Method Path Description
GET /health Health check, returns env
GET /qualify/ping Test DeepSeek connection

RAG (Phase 3)

The bot uses Qdrant + intfloat/multilingual-e5-small to answer client questions about the agency mid-conversation without interrupting the qualification funnel.

Important — e5 prefix convention: Every query must be prefixed with "query: " and every indexed passage with "passage: ". Skipping this silently degrades retrieval quality. The code enforces this in core/rag.py::embed_query and embed_passages.

Qdrant: running at http://localhost:6333, collection kontur_kb, vector size 384, Cosine distance.

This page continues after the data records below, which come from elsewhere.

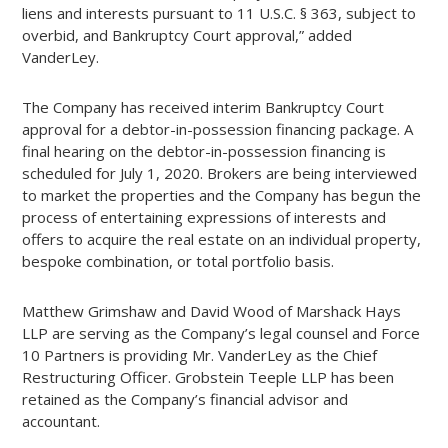
liens and interests pursuant to 11 U.S.C. § 363, subject to
overbid, and Bankruptcy Court approval,” added
VanderLey.
The Company has received interim Bankruptcy Court
approval for a debtor-in-possession financing package. A
final hearing on the debtor-in-possession financing is
scheduled for July 1, 2020. Brokers are being interviewed
to market the properties and the Company has begun the
process of entertaining expressions of interests and
offers to acquire the real estate on an individual property,
bespoke combination, or total portfolio basis.
Matthew Grimshaw and David Wood of Marshack Hays
LLP are serving as the Company’s legal counsel and Force
10 Partners is providing Mr. VanderLey as the Chief
Restructuring Officer. Grobstein Teeple LLP has been
retained as the Company’s financial advisor and
accountant.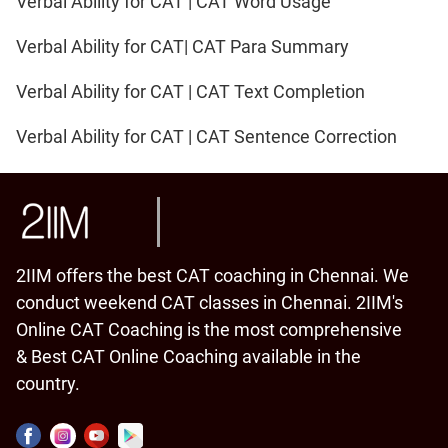
Verbal Ability for CAT | CAT Word Usage
Verbal Ability for CAT| CAT Para Summary
Verbal Ability for CAT | CAT Text Completion
Verbal Ability for CAT | CAT Sentence Correction
2IIM offers the best CAT coaching in Chennai. We
conduct weekend CAT classes in Chennai. 2IIM's
Online CAT Coaching is the most comprehensive
& Best CAT Online Coaching available in the
country.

Indexing the knowledge base:

  1. Drop *.md files into data/kb/ (the agency_kb.md file is already there).
  2. Run make index — this chunks, embeds, and upserts into Qdrant (idempotent).

Flow per turn:

  1. Client message arrives in any FSM state.
  2. classify_intent(llm, current_question, user_message)QUESTION or ANSWER.
  3. QUESTION → retrieve from Qdrant, generate grounded reply, re-ask the same FSM question, stay in state.
  4. ANSWER → existing store-and-advance logic unchanged.

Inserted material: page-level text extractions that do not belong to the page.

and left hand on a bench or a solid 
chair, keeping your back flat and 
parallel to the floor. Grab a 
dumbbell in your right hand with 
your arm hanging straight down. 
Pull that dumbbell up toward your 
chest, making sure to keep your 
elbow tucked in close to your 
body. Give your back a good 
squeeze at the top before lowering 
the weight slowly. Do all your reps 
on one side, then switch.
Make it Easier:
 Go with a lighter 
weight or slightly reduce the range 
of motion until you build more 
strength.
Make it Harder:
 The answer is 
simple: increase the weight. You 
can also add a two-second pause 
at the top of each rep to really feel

Both steps fail safe: Qdrant unreachable → [], intent classifier error → treat as ANSWER.

Production deploy (Aeza)

Stack on VPS: bot + redis. In production, Postgres and Qdrant run in a private network, reached by the bot over a WireGuard tunnel. The image is built on the VPS itself.

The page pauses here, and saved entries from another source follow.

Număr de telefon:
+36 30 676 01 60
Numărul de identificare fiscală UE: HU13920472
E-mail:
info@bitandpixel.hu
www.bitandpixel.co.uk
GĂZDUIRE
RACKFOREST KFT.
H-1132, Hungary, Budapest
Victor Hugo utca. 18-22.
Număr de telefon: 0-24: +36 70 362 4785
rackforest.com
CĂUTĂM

The bot runs with network_mode: host because Aeza blocks outbound port 53 for NAT'd container traffic, which breaks Docker's embedded DNS resolver. Host networking lets the bot resolve and reach the Telegram/DeepSeek APIs exactly like the host does. As a result, Redis is published on 127.0.0.1:6379 and the bot reaches it there (not via the redis service name).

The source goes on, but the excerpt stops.